#### PROBLEM:
A faithful transcription of all the entries below is needed, without the pictures.
[MATERIAL FOR THIS TASK — start]
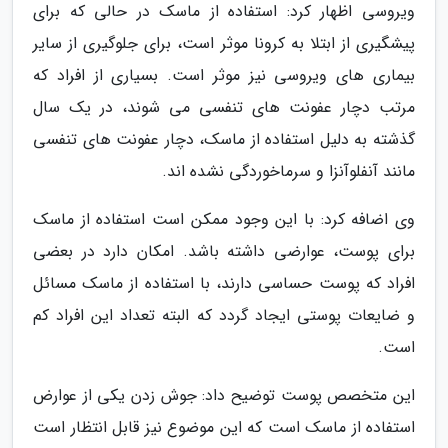
ویروسی اظهار کرد: استفاده از ماسک در حالی که برای
پیشگیری از ابتلا به کرونا موثر است، برای جلوگیری از سایر
بیماری های ویروسی نیز موثر است. بسیاری از افراد که
مرتب دچار عفونت های تنفسی می شوند، در یک سال
گذشته به دلیل استفاده از ماسک، دچار عفونت های تنفسی
مانند آنفلوآنزا و سرماخوردگی نشده اند.
وی اضافه کرد: با این وجود ممکن است استفاده از ماسک
برای پوست، عوارضی داشته باشد. امکان دارد در بعضی
افراد که پوست حساسی دارند، با استفاده از ماسک مسائل
و ضایعات پوستی ایجاد گردد که البته تعداد این افراد کم
است.
این متخصص پوست توضیح داد: جوش زدن یکی از عوارض
استفاده از ماسک است که این موضوع نیز قابل انتظار است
[MATERIAL FOR THIS TASK — finish]
#### TASK RESPONSE:
ویروسی اظهار کرد: استفاده از ماسک در حالی که برای
پیشگیری از ابتلا به کرونا موثر است، برای جلوگیری از سایر
بیماری های ویروسی نیز موثر است. بسیاری از افراد که
مرتب دچار عفونت های تنفسی می شوند، در یک سال
گذشته به دلیل استفاده از ماسک، دچار عفونت های تنفسی
مانند آنفلوآنزا و سرماخوردگی نشده اند.
وی اضافه کرد: با این وجود ممکن است استفاده از ماسک
برای پوست، عوارضی داشته باشد. امکان دارد در بعضی
افراد که پوست حساسی دارند، با استفاده از ماسک مسائل
و ضایعات پوستی ایجاد گردد که البته تعداد این افراد کم
است.
این متخصص پوست توضیح داد: جوش زدن یکی از عوارض
استفاده از ماسک است که این موضوع نیز قابل انتظار است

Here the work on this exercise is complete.